FOR
IMMEDIATE RELEASE: July 10, 2006
EVERY
FAMILY BUSINESS NEEDS A SUCCESSION PLAN
There’s
a widely published statistic that says only
one-third of family-owned businesses survive
the transition to the second generation. A primary
reason for this dismal survival rate lies in
poor succession planning, reports the New York
State Society of CPAs. While issues of mortality
and family relationships can make succession
planning difficult, a well-constructed plan
is essential to passing the business on to the
next generation. Here are several key strategies
for a successful transition.
START
THE PROCESS EARLY
CPAs
say it’s best to treat succession planning
as a process and not an event. How long the
succession planning process takes depends on
your goals and objectives, your family members,
the type of business you own and your company’s
human and financial resources. In most cases,
family business owners should get started at
least five to ten years before they plan to
retire.
GET
YOUR FAMILY INVOLVED
The
best way to begin preparing your succession
plan is to determine your objectives, share
them with your family, and seek their input.
Remember that it’s important to keep the
lines of communication open. When important
participants are left out of the process, they
may find it difficult to support the outcome.
One of the first issues you’ll want to
discuss is whether any members of the family
are interested in taking over the business.
If your children are interested, most family
business experts agree that your offspring should
work for someone else first. The experience
they gain can provide valuable training and
give them a truer sense of whether they really
want to run the family business.
CHOOSING
A SUCCESSFUL SUCCESSOR
Think
long and hard about what qualities the ideal
successor should have.
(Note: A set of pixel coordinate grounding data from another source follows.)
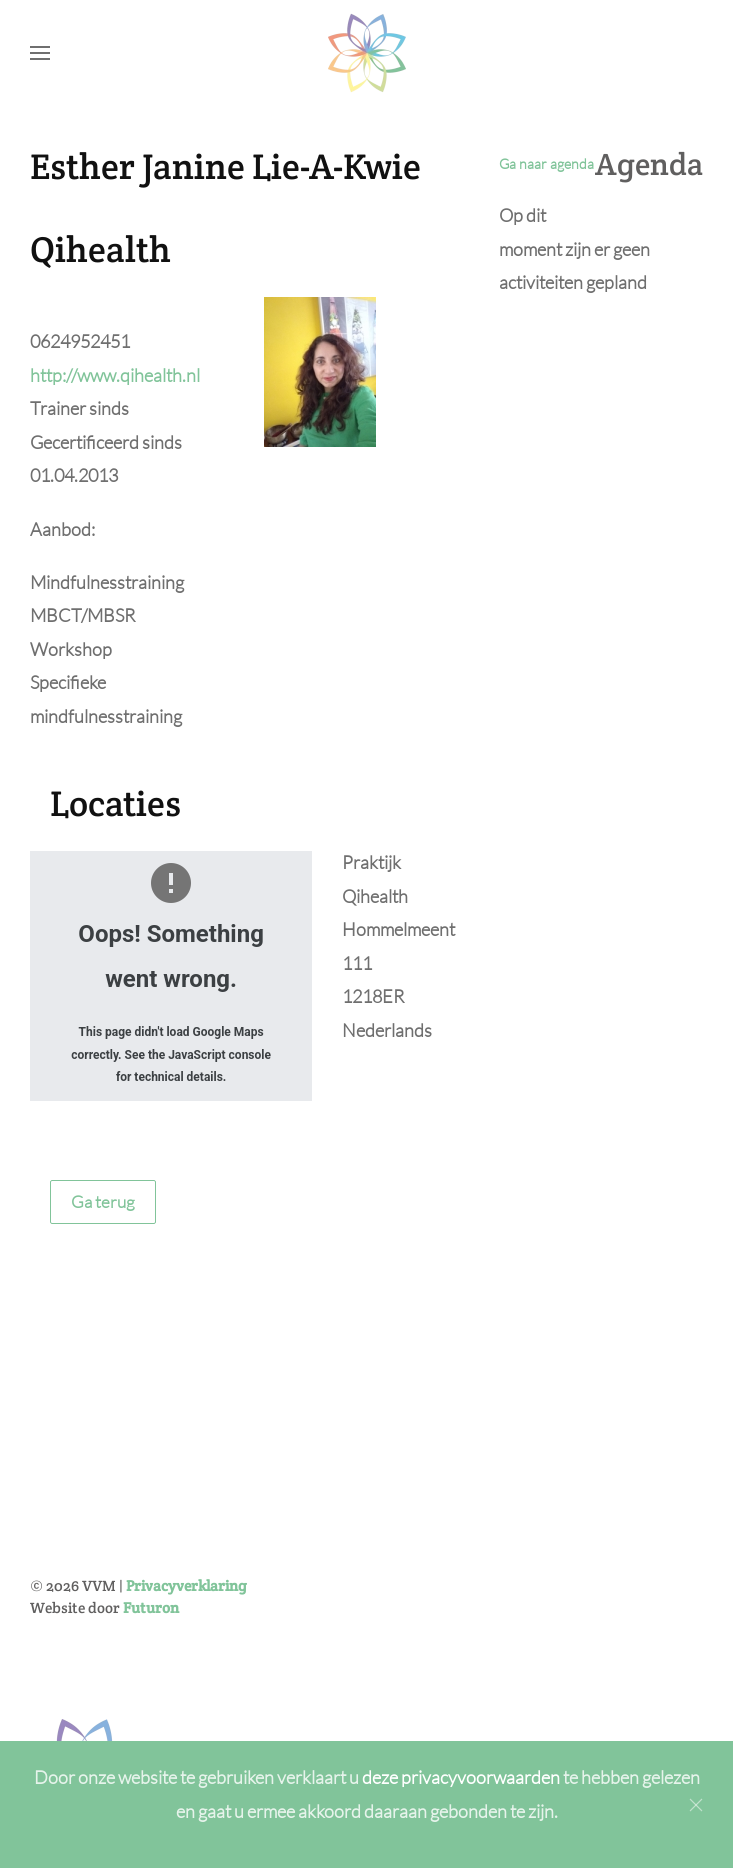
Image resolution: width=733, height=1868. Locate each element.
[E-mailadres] (306, 1588)
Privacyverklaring (186, 1354)
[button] (40, 53)
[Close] (696, 1805)
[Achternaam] (306, 1545)
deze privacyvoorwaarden (462, 1777)
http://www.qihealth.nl (115, 375)
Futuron (151, 1376)
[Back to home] (367, 53)
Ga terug (103, 1201)
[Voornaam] (306, 1502)
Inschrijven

Whether the candidates
are within or outside the family, the formula
for choosing your successor is the same –
select the person most capable of managing and
growing the business and its profits.
While
this is good business advice, family business
owners often are understandably reluctant to
choose from among their children. While there
are exceptions, bear in mind that having more
than one successor sharing the ownership and
management of the business seldom works. Ultimately,
one successor should be chosen to run the company.
Others who are interested can have a role, but
you need a single leader at the helm. In the
interest of fairness, you can use other means
to provide an inheritance to children who are
not involved in the business.
TRAIN
AND COACH YOUR SUCCESSOR
Once
a successor is chosen, the next step is to assess
the development needs of the candidate and devise
a plan to address them. By choosing a successor
well in advance of the transition, you will
have the benefit of training and coaching your
successor over a period of years. Encourage
him or her to build relationships with employees,
vendors, and customers. Along the way, evaluate
his or her commitment, business acumen, and
leadership skills. Be sure to allow sufficient
time for development, but don’t wait too
long to give true responsibility and authority
to the potential candidate. When you think your
successor is ready, consider taking a long vacation
to allow him or her to experience being fully
in charge.
WORK
WITH A CPA
There
are a variety of financial strategies that can
be used to transfer your family business to
your successors. Alternatives to an outright
sale of the business include installment sales,
combination gift/sales, buy/sell agreements,
or annual gifting.
This
is a complex area with serious tax and financial
implications. A CPA skilled in family business
issues can help you determine the best method
to transfer your business and guide you through
the succession process.
PUBLIC
SERVICE ANNOUNCEMENT
PLANNING FOR THE FUTURE OF YOUR FAMILY BUSINESS
Approximate Length: 60 seconds
You
can’t guarantee that your family business
will be successful after you leave the helm,
but you can put a plan in place to ensure that
the person succeeding you has the skills and
potential to keep your business thriving. The
New York State Society of CPAs recommends that
family business owners develop a succession
plan five to ten years before any planned departure
to ensure a smooth transition. That plan begins
with an assessment of the capabilities of your
children and other candidates interested in
leading the company. It is best to have one,
clearly distinguished leader at the helm. If
there is competition, involve others you trust
in the selection process, such as your CPA,
to help you remain objective. Once you have
identified a successor, focus on training him
or her, ensuring that you address any areas
of weakness.
There
are a variety of financial strategies that can
be used to transfer your family business to
your successors.
This
is a complex area with serious tax and financial
implications. A CPA skilled in family business
issues can help you determine the best method
and guide you through the succession process.